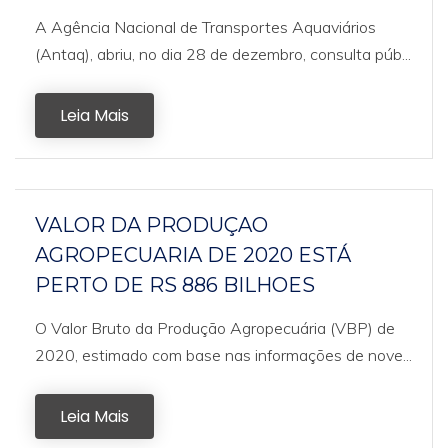
A Agência Nacional de Transportes Aquaviários
(Antaq), abriu, no dia 28 de dezembro, consulta púb...
Leia Mais
VALOR DA PRODUÇAO
AGROPECUARIA DE 2020 ESTÁ
PERTO DE RS 886 BILHOES
O Valor Bruto da Produção Agropecuária (VBP) de
2020, estimado com base nas informações de nove...
Leia Mais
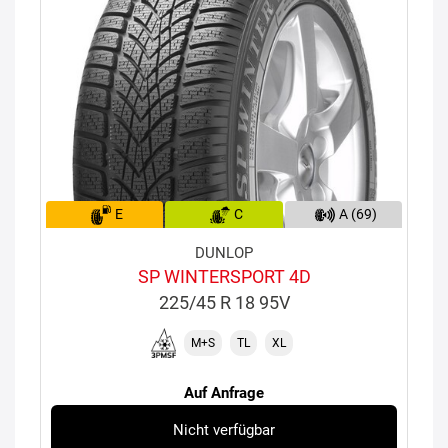
E
C
A (69)
DUNLOP
SP WINTERSPORT 4D
225/45 R 18 95V
M+S
TL
XL
Auf Anfrage
Nicht verfügbar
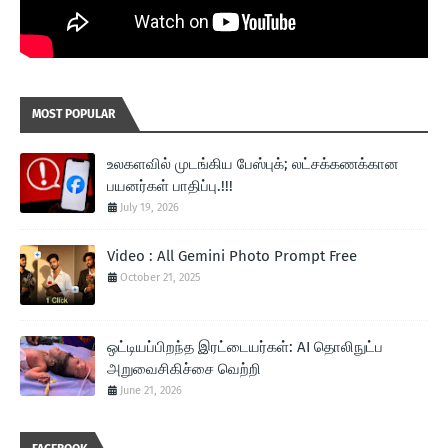
MOST POPULAR
உலகளவில் முடங்கிய பேஸ்புக்; லட்சக்கணக்கான
பயனர்கள் பாதிப்பு.!!!
July 19, 2026
Video : All Gemini Photo Prompt Free
October 21, 2025
ஒட்டியப்பிறந்த இரட்டையர்கள்: AI தொலிநுட்ப
அறுவைசிகிச்சை வெற்றி
June 21, 2026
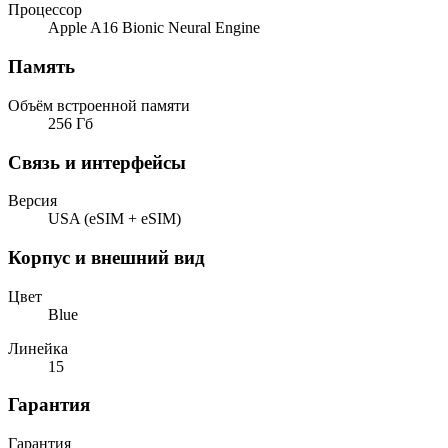
Процессор
Apple A16 Bionic Neural Engine
Память
Объём встроенной памяти
256 Гб
Связь и интерфейсы
Версия
USA (eSIM + eSIM)
Корпус и внешний вид
Цвет
Blue
Линейка
15
Гарантия
Гарантия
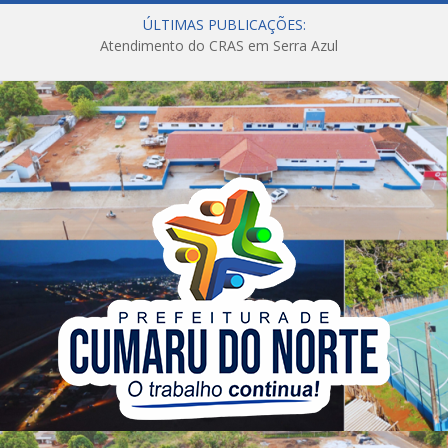
ÚLTIMAS PUBLICAÇÕES:
Atendimento do CRAS em Serra Azul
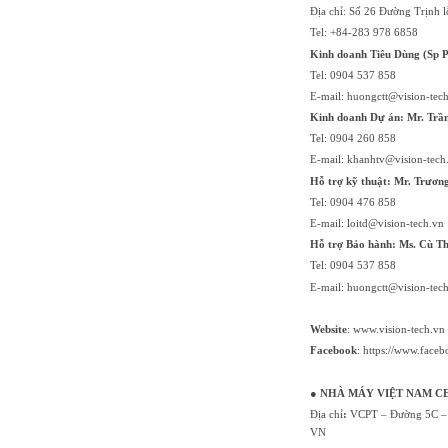
Địa chỉ: Số 26 Đường Trịnh
Tel: +84-283 978 6858
Kinh doanh Tiêu Dùng (Sp P
Tel: 0904 537 858
E-mail: huongctt@vision-tec
Kinh doanh Dự án: Mr. Trầ
Tel: 0904 260 858
E-mail: khanhtv@vision-tech
Hỗ trợ kỹ thuật: Mr. Trương 
Tel: 0904 476 858
E-mail: loitd@vision-tech.vn
Hỗ trợ Bảo hành: Ms. Cù T
Tel: 0904 537 858
E-mail: huongctt@vision-tec
Website
:
www.vision-tech.vn
Facebook
:
https://www.faceb
● NHÀ MÁY VIỆT NAM C
Địa chỉ
:
VCPT – Đường 5C – 
VN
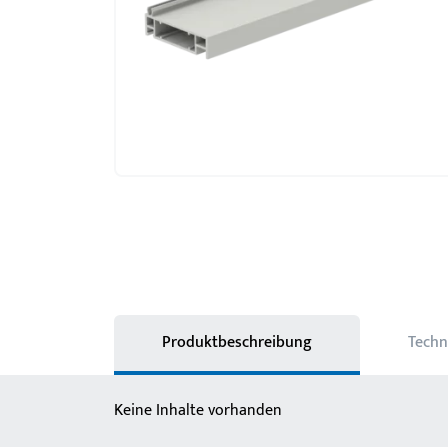
Produktbeschreibung
Techn
Keine Inhalte vorhanden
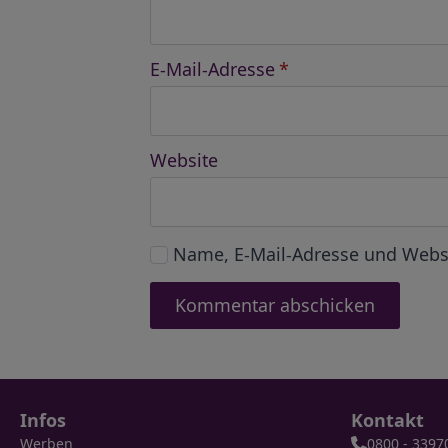
E-Mail-Adresse
*
Website
Name, E-Mail-Adresse und Webs
Infos
Kontakt
Werben
0800 - 3397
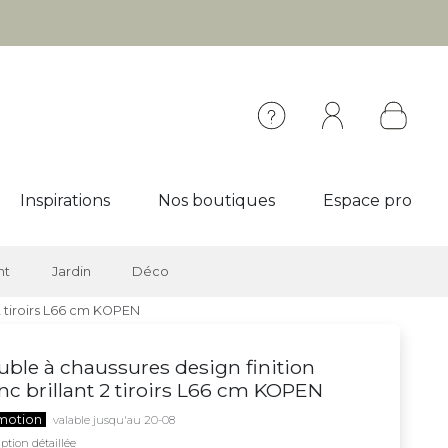
Inspirations
Nos boutiques
Espace pro
nt
Jardin
Déco
 2 tiroirs L66 cm KOPEN
ble à chaussures design finition
nc brillant 2 tiroirs L66 cm KOPEN
motion
valable jusqu'au 20-08
ption détaillée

_ _ _ _ _ _ _

(Work order):
Would you copy out every line in the records that includes the string "doanh"?

(Answer section):
Kinh doanh Tiêu Dùng (Sp P
Kinh doanh Dự án: Mr. Trầ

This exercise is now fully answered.